▸ **MATERIAL FOR THE TASK**:
•••••

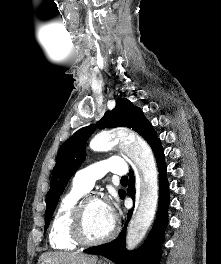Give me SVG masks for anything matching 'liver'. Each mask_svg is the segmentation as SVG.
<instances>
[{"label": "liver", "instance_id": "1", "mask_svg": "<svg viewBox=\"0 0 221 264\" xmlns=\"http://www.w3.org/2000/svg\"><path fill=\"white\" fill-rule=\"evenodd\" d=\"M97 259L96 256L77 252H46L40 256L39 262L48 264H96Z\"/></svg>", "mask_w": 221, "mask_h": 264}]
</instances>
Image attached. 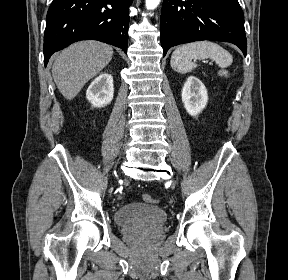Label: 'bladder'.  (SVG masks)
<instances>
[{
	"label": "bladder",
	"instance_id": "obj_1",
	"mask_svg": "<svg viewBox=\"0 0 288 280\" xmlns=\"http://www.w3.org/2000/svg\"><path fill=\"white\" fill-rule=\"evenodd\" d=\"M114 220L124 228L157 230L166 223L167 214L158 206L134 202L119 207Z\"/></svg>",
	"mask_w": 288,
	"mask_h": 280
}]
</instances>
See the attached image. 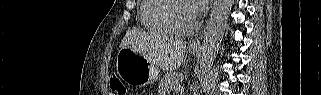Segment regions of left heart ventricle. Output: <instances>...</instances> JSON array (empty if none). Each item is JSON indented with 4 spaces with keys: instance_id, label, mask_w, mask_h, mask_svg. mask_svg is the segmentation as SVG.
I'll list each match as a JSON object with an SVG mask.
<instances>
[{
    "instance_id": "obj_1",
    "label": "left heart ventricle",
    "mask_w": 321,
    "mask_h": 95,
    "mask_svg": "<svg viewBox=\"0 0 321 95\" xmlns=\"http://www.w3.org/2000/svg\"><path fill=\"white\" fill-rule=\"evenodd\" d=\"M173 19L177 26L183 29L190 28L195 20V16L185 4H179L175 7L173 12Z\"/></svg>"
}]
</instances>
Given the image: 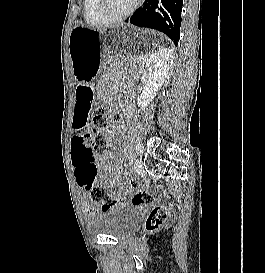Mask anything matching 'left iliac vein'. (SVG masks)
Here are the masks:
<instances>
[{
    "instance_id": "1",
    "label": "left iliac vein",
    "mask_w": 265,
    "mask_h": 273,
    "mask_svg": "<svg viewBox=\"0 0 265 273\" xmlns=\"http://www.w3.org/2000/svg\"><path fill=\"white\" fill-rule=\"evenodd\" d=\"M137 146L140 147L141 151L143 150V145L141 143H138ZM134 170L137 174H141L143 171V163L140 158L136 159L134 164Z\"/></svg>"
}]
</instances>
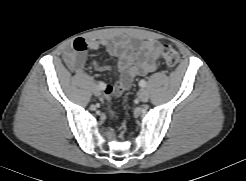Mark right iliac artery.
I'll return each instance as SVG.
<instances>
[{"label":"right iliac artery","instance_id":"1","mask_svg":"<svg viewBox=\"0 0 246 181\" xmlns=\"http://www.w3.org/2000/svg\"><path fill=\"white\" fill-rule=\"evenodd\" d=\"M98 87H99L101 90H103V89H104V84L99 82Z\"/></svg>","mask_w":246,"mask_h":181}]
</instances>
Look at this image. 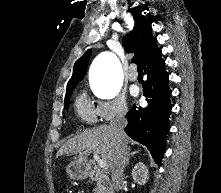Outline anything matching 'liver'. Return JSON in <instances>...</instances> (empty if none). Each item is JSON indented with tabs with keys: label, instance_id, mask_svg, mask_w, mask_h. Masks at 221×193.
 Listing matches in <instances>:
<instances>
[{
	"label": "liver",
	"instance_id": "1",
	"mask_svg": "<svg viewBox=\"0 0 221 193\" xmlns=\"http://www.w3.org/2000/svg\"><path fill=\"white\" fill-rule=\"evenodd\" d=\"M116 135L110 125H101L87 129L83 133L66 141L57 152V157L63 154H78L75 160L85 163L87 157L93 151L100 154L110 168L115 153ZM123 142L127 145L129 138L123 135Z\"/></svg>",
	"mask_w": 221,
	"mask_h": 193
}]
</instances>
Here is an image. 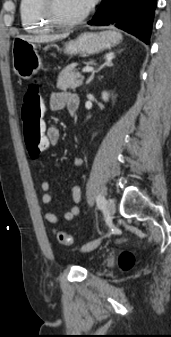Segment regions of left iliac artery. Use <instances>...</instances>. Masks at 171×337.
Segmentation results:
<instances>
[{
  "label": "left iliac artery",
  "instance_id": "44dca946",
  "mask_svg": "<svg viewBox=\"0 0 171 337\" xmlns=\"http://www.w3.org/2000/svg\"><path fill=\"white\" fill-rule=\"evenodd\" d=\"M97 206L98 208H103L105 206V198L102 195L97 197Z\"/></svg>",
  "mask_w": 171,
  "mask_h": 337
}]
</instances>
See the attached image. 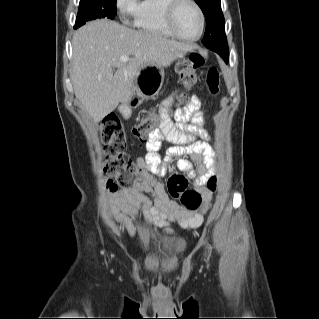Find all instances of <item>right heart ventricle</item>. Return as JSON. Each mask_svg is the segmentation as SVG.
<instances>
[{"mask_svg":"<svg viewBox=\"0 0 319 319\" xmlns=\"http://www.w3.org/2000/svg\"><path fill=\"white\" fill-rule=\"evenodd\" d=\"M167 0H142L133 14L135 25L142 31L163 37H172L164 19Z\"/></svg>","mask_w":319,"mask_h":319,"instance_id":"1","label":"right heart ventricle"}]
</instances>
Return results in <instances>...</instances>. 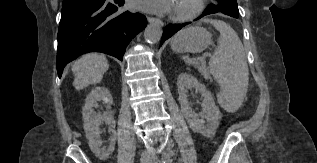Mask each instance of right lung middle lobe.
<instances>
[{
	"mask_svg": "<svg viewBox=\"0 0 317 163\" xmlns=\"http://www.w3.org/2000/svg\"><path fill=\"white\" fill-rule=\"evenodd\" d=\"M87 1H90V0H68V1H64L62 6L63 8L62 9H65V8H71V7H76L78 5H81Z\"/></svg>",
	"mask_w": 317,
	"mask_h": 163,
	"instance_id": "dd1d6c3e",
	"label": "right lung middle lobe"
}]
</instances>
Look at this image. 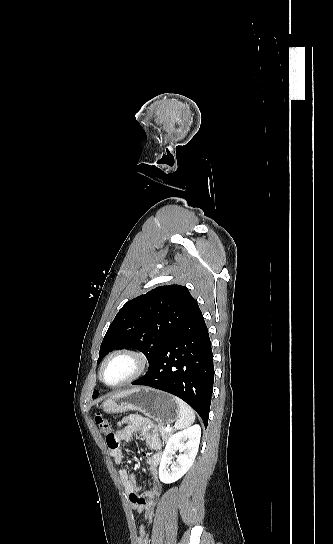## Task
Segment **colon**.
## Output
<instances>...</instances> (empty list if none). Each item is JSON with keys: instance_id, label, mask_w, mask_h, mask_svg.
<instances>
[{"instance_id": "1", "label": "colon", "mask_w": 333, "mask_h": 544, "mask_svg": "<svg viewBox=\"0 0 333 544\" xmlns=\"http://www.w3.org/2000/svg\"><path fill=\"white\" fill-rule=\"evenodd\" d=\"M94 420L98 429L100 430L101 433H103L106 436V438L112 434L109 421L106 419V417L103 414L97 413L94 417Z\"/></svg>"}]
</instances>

•••••

▸ **DESCRIPTION OF THE TASK**:
Print nothing except the lines from the line containing "<instances>...</instances> (empty list" to the end of the listing, exactly as written.

▸ **TASK RESULT**:
<instances>...</instances> (empty list if none). Each item is JSON with keys: instance_id, label, mask_w, mask_h, mask_svg.
<instances>
[{"instance_id": "1", "label": "colon", "mask_w": 333, "mask_h": 544, "mask_svg": "<svg viewBox=\"0 0 333 544\" xmlns=\"http://www.w3.org/2000/svg\"><path fill=\"white\" fill-rule=\"evenodd\" d=\"M94 420L98 429L100 430L101 433H103L106 436V438L112 434L109 421L106 419V417L103 414L97 413L94 417Z\"/></svg>"}]
</instances>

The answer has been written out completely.